TASK TO CARRY OUT: Only a slice of the listing below is wanted. Retype the lines from the one containing "KEER TERUG NAAR DE H" through the one containing "- Mời bạn tham", exactly, both ends included.

-----

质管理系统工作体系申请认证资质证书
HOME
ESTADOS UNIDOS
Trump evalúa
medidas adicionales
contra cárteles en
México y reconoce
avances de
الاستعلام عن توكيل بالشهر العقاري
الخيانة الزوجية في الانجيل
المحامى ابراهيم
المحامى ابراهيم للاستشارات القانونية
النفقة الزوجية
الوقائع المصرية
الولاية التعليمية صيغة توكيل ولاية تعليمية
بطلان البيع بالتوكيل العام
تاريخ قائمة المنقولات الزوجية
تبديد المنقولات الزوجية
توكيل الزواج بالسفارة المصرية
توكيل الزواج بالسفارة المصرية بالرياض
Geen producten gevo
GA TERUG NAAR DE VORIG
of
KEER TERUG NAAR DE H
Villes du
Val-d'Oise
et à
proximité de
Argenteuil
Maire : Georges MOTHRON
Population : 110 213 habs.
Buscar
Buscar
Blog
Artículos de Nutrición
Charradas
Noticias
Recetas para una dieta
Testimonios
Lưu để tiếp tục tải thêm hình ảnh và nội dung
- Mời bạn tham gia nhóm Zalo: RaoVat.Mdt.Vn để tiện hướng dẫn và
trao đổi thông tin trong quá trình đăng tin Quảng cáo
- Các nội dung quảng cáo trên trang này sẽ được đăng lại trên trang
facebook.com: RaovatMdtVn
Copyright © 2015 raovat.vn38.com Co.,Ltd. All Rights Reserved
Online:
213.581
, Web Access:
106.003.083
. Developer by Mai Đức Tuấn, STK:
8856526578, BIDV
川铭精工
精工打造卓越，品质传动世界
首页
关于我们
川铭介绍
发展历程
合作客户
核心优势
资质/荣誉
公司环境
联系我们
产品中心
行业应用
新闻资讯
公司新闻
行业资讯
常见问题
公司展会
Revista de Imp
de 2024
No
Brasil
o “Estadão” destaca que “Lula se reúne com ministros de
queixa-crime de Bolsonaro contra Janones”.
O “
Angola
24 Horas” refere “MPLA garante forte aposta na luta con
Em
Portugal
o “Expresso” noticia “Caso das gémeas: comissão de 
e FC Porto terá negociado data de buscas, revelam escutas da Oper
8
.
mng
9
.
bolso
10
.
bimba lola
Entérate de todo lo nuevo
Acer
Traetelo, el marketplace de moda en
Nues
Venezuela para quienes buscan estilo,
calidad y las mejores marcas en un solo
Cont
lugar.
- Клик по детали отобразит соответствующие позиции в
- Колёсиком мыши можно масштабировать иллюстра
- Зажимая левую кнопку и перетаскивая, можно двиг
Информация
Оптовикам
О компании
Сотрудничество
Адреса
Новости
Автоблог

-----

TASK RESULT:
KEER TERUG NAAR DE H
Villes du
Val-d'Oise
et à
proximité de
Argenteuil
Maire : Georges MOTHRON
Population : 110 213 habs.
Buscar
Buscar
Blog
Artículos de Nutrición
Charradas
Noticias
Recetas para una dieta
Testimonios
Lưu để tiếp tục tải thêm hình ảnh và nội dung
- Mời bạn tham gia nhóm Zalo: RaoVat.Mdt.Vn để tiện hướng dẫn và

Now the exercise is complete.